The Department of Defense’s decision to go with Sig’s P320 over Glock’s offering has been controversial, to say the least. Glock is still convinced it had the best pistol for the job and the company feels like it got screwed on the deal. None of this was helped by the news breaking that the P320 could fire if dropped in a certain manner, to be sure.
Now, a new report reveals some significant problems with the M17 and M18 pistols the military currently has, which probably is making Glock feel pretty good about themselves at the moment.
The U.S. Army’s decision to select two versions of Sig Sauer’s 9mm P320 pistol as the new standard sidearms across the service was not without controversy, including a formal protest by competing gun maker Glock, which claimed the service didn’t complete certain critical tests. The Pentagon recently released a report that shows testing of the M17 and M18 handguns exposed a number of significant and persistent deficiencies, including firing accidentally if a shooter dropped the gun, ejecting live ammunition, and low reliability with traditional “ball” cartridges with bullets enclosed inside a full metal jacket.
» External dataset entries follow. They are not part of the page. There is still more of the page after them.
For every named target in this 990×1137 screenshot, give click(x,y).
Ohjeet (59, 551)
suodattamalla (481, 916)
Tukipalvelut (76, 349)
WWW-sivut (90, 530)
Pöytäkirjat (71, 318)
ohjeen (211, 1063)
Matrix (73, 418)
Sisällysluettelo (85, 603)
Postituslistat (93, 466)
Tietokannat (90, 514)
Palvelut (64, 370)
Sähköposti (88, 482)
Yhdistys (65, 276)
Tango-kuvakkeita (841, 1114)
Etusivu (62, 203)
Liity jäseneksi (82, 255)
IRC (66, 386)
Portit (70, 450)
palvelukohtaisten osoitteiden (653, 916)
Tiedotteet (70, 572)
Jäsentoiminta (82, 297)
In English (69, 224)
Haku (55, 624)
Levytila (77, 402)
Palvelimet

These and other details were in the Pentagon’s Office of the Director of Operational Test and Evaluation review of such work during the 2017 fiscal year, which it published earlier in January 2018. This regular report covers a wide variety of high profile weapon systems and other important equipment across the U.S. military, including the Army’s Modular Handgun System (MHS) program. In January 2017, the Army chose Sig Sauer to supply a total more than 300,000 of the full size M17 and compact M18 pistols as part of that project, a deal worth approximately $580 million. The other U.S. military services are now considering following suit and adopting the guns and the company is making essentially the same gun available to civilian shooters as well.
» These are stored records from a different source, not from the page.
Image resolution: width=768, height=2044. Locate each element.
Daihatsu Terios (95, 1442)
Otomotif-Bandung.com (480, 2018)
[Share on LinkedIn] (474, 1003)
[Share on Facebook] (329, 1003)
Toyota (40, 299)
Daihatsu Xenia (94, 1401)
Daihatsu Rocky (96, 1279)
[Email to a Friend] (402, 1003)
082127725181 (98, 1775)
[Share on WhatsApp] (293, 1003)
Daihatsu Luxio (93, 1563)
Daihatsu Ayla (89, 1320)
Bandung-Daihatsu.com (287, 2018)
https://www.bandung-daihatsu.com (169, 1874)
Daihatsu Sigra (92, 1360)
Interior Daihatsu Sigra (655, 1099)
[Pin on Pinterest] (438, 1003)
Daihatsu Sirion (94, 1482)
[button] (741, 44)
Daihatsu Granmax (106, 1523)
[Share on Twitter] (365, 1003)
According to the Director of Operational Test and Evaluation, the guns experienced a number of issues in testing between April and September 2017, which is the end of the period the report covers. The first of these was a publicly known issue that the pistol could go off if the user dropped the weapon. Needless to say, an accidental discharge could be dangerous to the shooter or those around them.
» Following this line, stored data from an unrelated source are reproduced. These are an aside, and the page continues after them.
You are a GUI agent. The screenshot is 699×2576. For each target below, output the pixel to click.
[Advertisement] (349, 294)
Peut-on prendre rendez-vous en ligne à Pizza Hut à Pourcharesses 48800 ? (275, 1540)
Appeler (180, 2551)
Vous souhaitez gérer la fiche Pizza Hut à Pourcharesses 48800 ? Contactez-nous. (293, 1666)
The Army discovered this issue during the initial “Product Verification Test,” but it is unclear when specifically the service became aware of the problem. Sig Sauer did subsequently make unspecified changes to fix this issue in the M17 and M18 pistols.
That would be the same fix available to civilian owners of the P320.
Fans of the Glock are probably feeling pretty smug right now, but I seem to remember the M9 also having some teething problems in the early days.
Of course, none of those was the weapon ejecting live rounds. Seriously, how does that even happen? I’m trying to play this in my mind, and I just can’t see it.
DOD officials are working with Sig to resolve the problem, but it’s just one of many the pistol seems to be having, including the weapon not being able to feed ball ammunition reliably. It works fine with the military’s hollow point ammo, but when you switch to ball, reliability drops from the 95 percent standard required during testing to just 75 percent.
I’m sure I don’t need to spell out why this is a problem.
All this said, don’t expect the military to jump ship and come running to Glock. Instead, they’ll push the issue with Sig and make the company fix the issues. Military procurement is such a bog that trying to shift gears like that just can’t happen. It’s easier to make Sig do some work and make the problems go away, which I suspect will happen pretty soon.
However, I don’t see people feeling warm and fuzzy about that new P320 in the gun store case by any stretch of the imagination.